Thursday, June 14

How to Love a Closed Kitchen


Can you imagine that there are people, moreover American citizens that relish in the fact that their kitchen is closed to the rest of their home? The nerve! In reality, not all people feel that the kitchen should be a focal point of the home and some even prefer to cook in solitude. A recent SF Chronicle special contains a letter from one such, closed kitchen fan. Here is an excerpt:

"So, let's tear down this wall between the kitchen and the breakfast room," said the contractor, pointing to the wall with the beautiful Chinese carved cabinet doors, "and then we can open up the living room to the kitchen, and you'll have one great big space instead of all these little dinky rooms."

His enthusiasm was not infectious.

"Thank you," we said. We didn't ask to see him again.

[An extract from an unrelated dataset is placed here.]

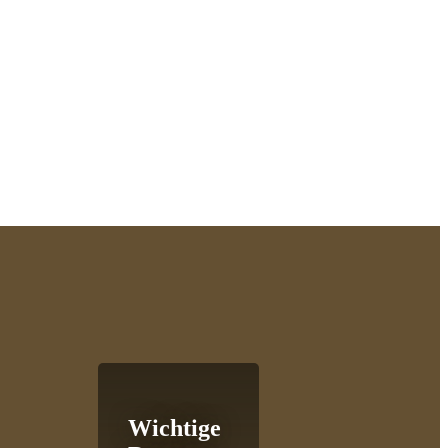
Wichtige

It was true: Our house, at least the kitchen end of it, was a warren of dinky rooms. The half bath (toilet and tiny corner sink) was so small that when you sat on the toilet, you couldn't open the door. That room opened off the little room that held the refrigerator. That one opened off the kitchen, where homemade standard-and-bracket shelves substituted for nonexistent cabinets. Something had to be done.

The breakfast room, though, was inviolable.

What my husband, Fred, and I finally decided on was as follows:

-- Get rid of the half bath (I'm sure we were the only people in the Bay Area ever to eliminate a bathroom), put a washer and dryer in that space, and consolidate it with the refrigerator room.